Dezső Baróti (originally Kratofil, Kratochfill) (Torda [today: Romania], October 2, 1911 - Budapest, 5 September 1994) was a Hungarian literary historian. Father Dezső Kratofil educator, his younger brother Lajos Baróti was a football coach, coach, federal captain.

The convict of the 1956 Revolution and War of Independence. At the University of Szeged he studied Hungarian literary history and French studies, Miklós Radnóti's classmate. He participated in the village research of the Szeged Young Artists' College of Art. Sándor Sík, Béla Zolnai and Dezső Várkonyi Hildebrand. In 1939 he obtained his high school diploma. He was a university assistant in Szeged between 1935 and 1941, and he was a member of the journal Magyarságudomány.

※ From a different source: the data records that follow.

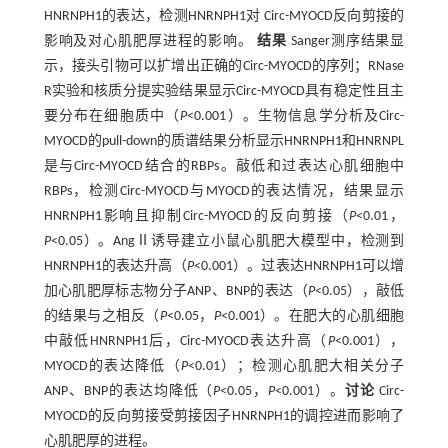
HNRNPH1的表达，检测HNRNPH1对 Circ-MYOCD反向剪接的
影响及对心肌肥厚进程的影响。
结果
Sanger测序结果显
示，接头引物可以扩增出正确的Circ-MYOCD的序列；RNase
R实验和核质分提实验结果显示Circ-MYOCD具有稳定性且主
要分布在细胞质中（
P
<0.001）。生物信息学分析及Circ-
MYOCD的pull-down的质谱结果分析显示HNRNPH1和HNRNPL
是与Circ-MYOCD结合的RBPs。敲低和过表达心肌细胞中
RBPs，检测Circ-MYOCD与MYOCD的表达情况，结果显示
HNRNPH1影响且抑制Circ-MYOCD的反向剪接（
P
<0.01，
P
<0.05）。AngⅡ诱导建立小鼠心肌肥大模型中，检测到
HNRNPH1的表达升高（
P
<0.001）。过表达HNRNPH1可以增
加心肌肥厚标志物分子ANP、BNP的表达（
P
<0.05），敲低
的结果与之相反（
P
<0.05，
P
<0.001）。在肥大的心肌细胞
中敲低HNRNPH1后，Circ-MYOCD表达升高（
P
<0.001），
MYOCD的表达降低（
P
<0.01）；检测心肌肥大相关分子
ANP、BNP的表达均降低（
P
<0.05，
P
<0.001）。
讨论
Circ-
MYOCD的反向剪接受剪接因子HNRNPH1的调控进而影响了
心肌肥厚的进程。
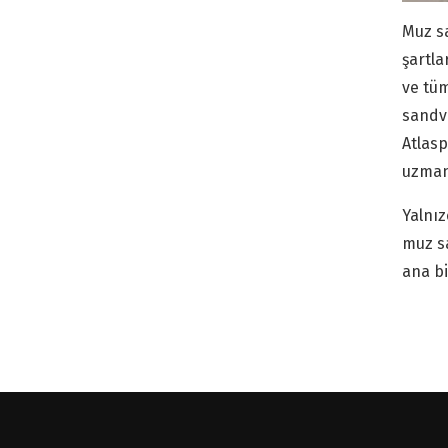
Muz sa
şartla
ve tüm
sandvi
Atlasp
uzman 
Yalnız
muz s
ana bi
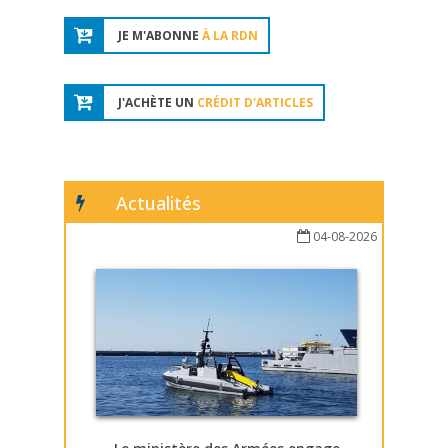
JE M'ABONNE
À LA RDN
J'ACHÈTE UN
CRÉDIT D'ARTICLES
Actualités
04-08-2026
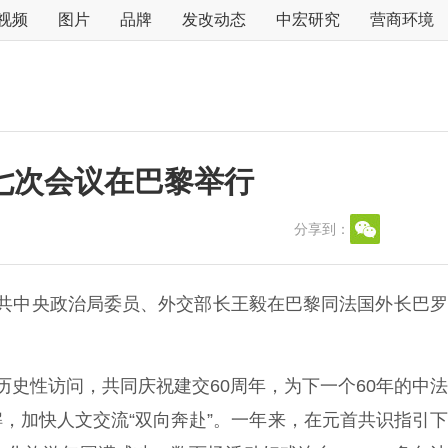
视频
图片
品牌
发改动态
中宏研究
营商环境
七次会议在巴黎举行
分享到：
中共中央政治局委员、外交部长王毅在巴黎同法国外长巴
史性访问，共同庆祝建交60周年，为下一个60年的中
，加快人文交流“双向奔赴”。一年来，在元首共识指引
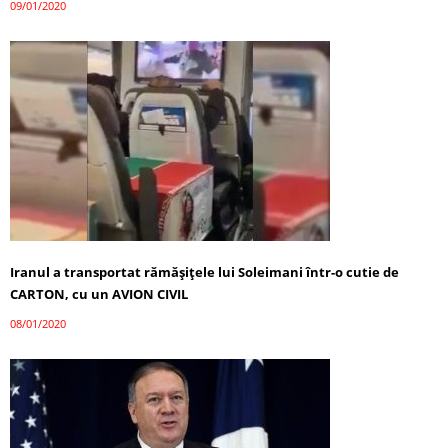
09/01/2020
Iranul a transportat rămăşiţele lui Soleimani într-o cutie de
CARTON, cu un AVION CIVIL
08/01/2020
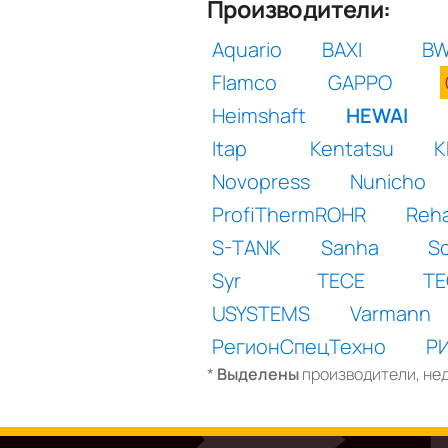
Производители:
Aquario
BAXI
B
Flamco
GAPPO
Heimshaft
HEWAI
Itap
Kentatsu
K
Novopress
Nunicho
ProfiThermROHR
Reha
S-TANK
Sanha
Sc
Syr
TECE
TE
USYSTEMS
Varmann
РегионСпецТехно
Р
*
Выделены
производители, нед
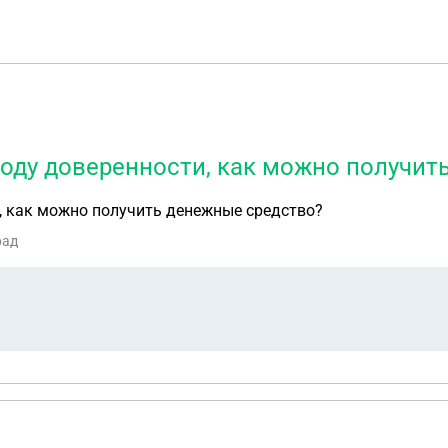
воду доверенности, как можно получит
и, как можно получить денежные средство?
рад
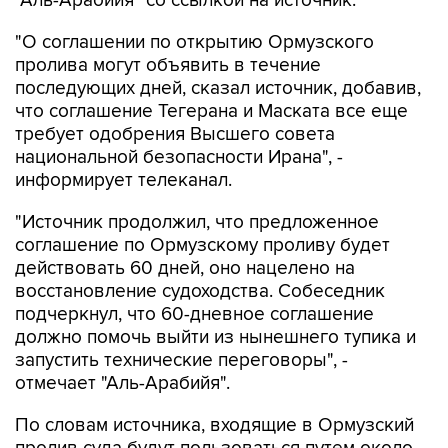
"Аль-Арабийя" со ссылкой на источник.
"О соглашении по открытию Ормузского
пролива могут объявить в течение
последующих дней, сказал источник, добавив,
что соглашение Тегерана и Маската все еще
требует одобрения Высшего совета
национальной безопасности Ирана", -
информирует телеканал.
"Источник продолжил, что предложенное
соглашение по Ормузскому проливу будет
действовать 60 дней, оно нацелено на
восстановление судоходства. Собеседник
подчеркнул, что 60-дневное соглашение
должно помочь выйти из нынешнего тупика и
запустить технические переговоры", -
отмечает "Аль-Арабийя".
По словам источника, входящие в Ормузский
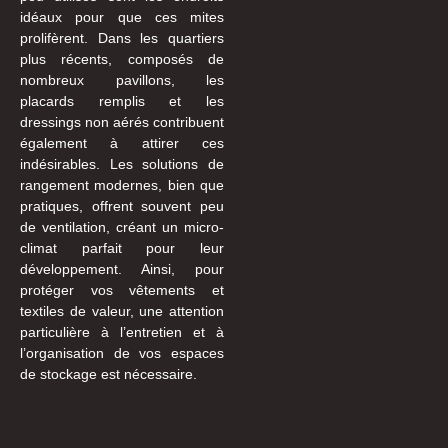
idéaux pour que ces mites
prolifèrent. Dans les quartiers
plus récents, composés de
nombreux pavillons, les
placards remplis et les
dressings non aérés contribuent
également à attirer ces
indésirables. Les solutions de
rangement modernes, bien que
pratiques, offrent souvent peu
de ventilation, créant un micro-
climat parfait pour leur
développement. Ainsi, pour
protéger vos vêtements et
textiles de valeur, une attention
particulière à l’entretien et à
l’organisation de vos espaces
de stockage est nécessaire.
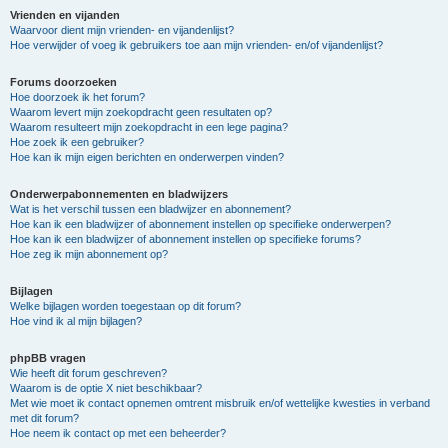
Vrienden en vijanden
Waarvoor dient mijn vrienden- en vijandenlijst?
Hoe verwijder of voeg ik gebruikers toe aan mijn vrienden- en/of vijandenlijst?
Forums doorzoeken
Hoe doorzoek ik het forum?
Waarom levert mijn zoekopdracht geen resultaten op?
Waarom resulteert mijn zoekopdracht in een lege pagina?
Hoe zoek ik een gebruiker?
Hoe kan ik mijn eigen berichten en onderwerpen vinden?
Onderwerpabonnementen en bladwijzers
Wat is het verschil tussen een bladwijzer en abonnement?
Hoe kan ik een bladwijzer of abonnement instellen op specifieke onderwerpen?
Hoe kan ik een bladwijzer of abonnement instellen op specifieke forums?
Hoe zeg ik mijn abonnement op?
Bijlagen
Welke bijlagen worden toegestaan op dit forum?
Hoe vind ik al mijn bijlagen?
phpBB vragen
Wie heeft dit forum geschreven?
Waarom is de optie X niet beschikbaar?
Met wie moet ik contact opnemen omtrent misbruik en/of wettelijke kwesties in verband
met dit forum?
Hoe neem ik contact op met een beheerder?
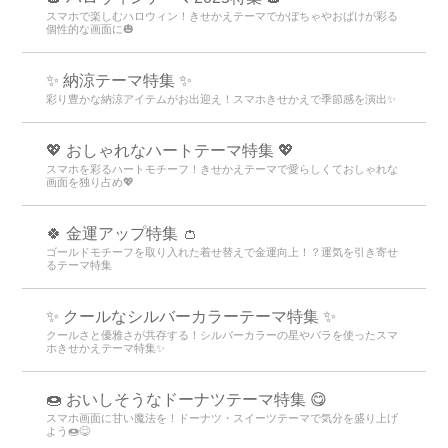
スマホで楽しむハロウィン！きせかえテーマでかぼちゃやおばけが彩る
個性的な画面に🎃
✨ 納涼テーマ特集 ✨
彩り豊かな納涼アイテムがお出迎え！スマホきせかえで季節感を演出✨
💖 おしゃれなハートテーマ特集 💖
スマホを彩るハートモチーフ！きせかえテーマで愛らしくておしゃれな
画面を独り占め💖
🍀 金運アップ特集 👛
ゴールドモチーフを取り入れた着せ替えで金運向上！？運気を引き寄せ
るテーマ特集
✨ クールなシルバーカラーテーマ特集 ✨
クールさと優雅さが共存する！シルバーカラーの星やバラを使ったスマ
ホきせかえテーマ特集✨
🍩 おいしそうなドーナツテーマ特集 😋
スマホ画面に甘い魔法を！ドーナツ・スイーツテーマで気分を盛り上げ
よう🍩😋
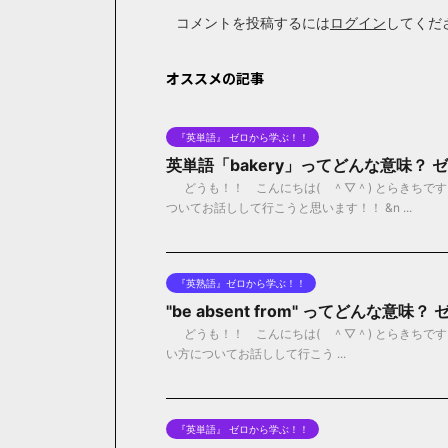
コメントを投稿するには
ログイン
してくだ
オススメの記事
『英単語』 ゼロから学ぶ！！
英単語「bakery」ってどんな意味？
どうも！！ こんにちは( ＾▽＾) とらきちです！
ついてお話しして行こうと思います！！ &n ...
『英熟語』ゼロから学ぶ！！
"be absent from" ってどんな意
どうも！！ こんにちは( ＾▽＾) とらきちです！！ 今
い方についてお話しして行こう ...
『英単語』 ゼロから学ぶ！！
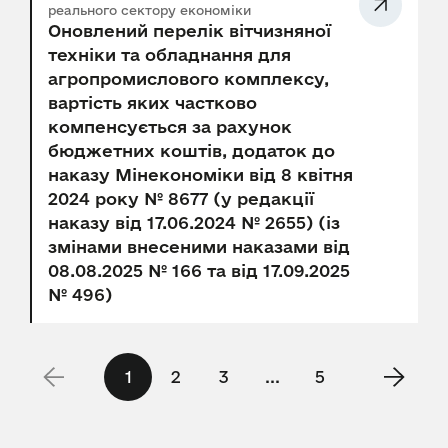
реального сектору економіки
Оновлений перелік вітчизняної
техніки та обладнання для
агропромислового комплексу,
вартість яких частково
компенсується за рахунок
бюджетних коштів, додаток до
наказу Мінекономіки від 8 квітня
2024 року № 8677 (у редакції
наказу від 17.06.2024 № 2655) (із
змінами внесеними наказами від
08.08.2025 № 166 та від 17.09.2025
№ 496)
1
2
3
...
5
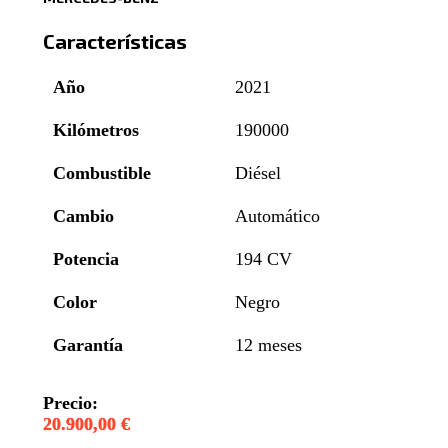
Características
Año
2021
Kilómetros
190000
Combustible
Diésel
Cambio
Automático
Potencia
194 CV
Color
Negro
Garantía
12 meses
Precio:
20.900,00 €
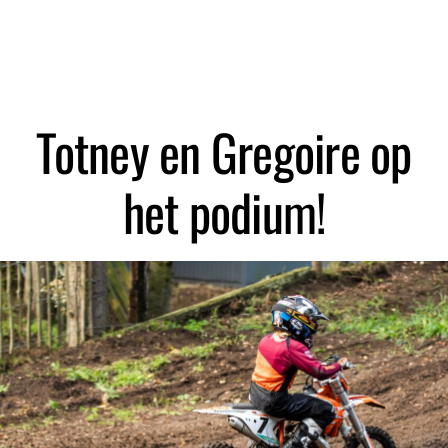
Zoeken
Totney en Gregoire op
het podium!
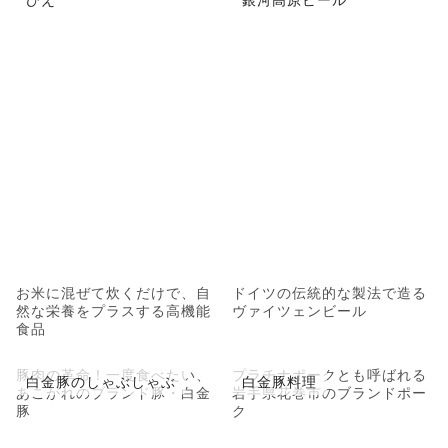
お米に混ぜて炊くだけで、自
ドイツの伝統的な製法で造る
然な栄養をプラスする高機能
ヴァイツェンビール
食品
豚肉の革命！一度食べたい、
プラチナポークとも呼ばれる
白金豚のしゃぶしゃぶ
白金豚料理
あこがれのブランド豚・白金
岩手県花巻市のブランドポー
豚
ク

In 1943 he earned a university degree in chemistry. In 1947-1948 he worked in the Ministry of Culture. Then, at the University of Szeged, between 1948 and 1957, the head of the Hungarian literary history of the Hungarian literary history, during the semester (1949/50 first semester), the Pedagogical Psychology Institute. Between 1952 and 1955 he was the dean of the Faculty of Humanities, and from 1955 to 57 he was the rector of the University of Szeged. He was detained in the rector's office of the University of Szeged in the 1956 Revolution and War of Independence on April 1, 1957, April 26, 1957, and on 1 October he was sentenced to 2 years and six months' imprisonment. After being released from prison, he found it hard to find a job and eventually worked in Budapest at the Petőfi Literary Museum until 1977, receiving the Ferenc Móra prize that year.

In 1988, Veszprem Dezső Hildebrand was invited to remembrance to Szeged, and he recalled his old professor. According to his own confession, Várkonyi, as a literary historian, also had much to do with the emotional aspects of the literary works he observed in Várkony's lectures. His literary studies in 1971 gave the following title: Irises, emotions, styles. In the 1990s, he worked as a guest professor at the Sorbonne in Paris. He was buried in the Farkasriti cemetery.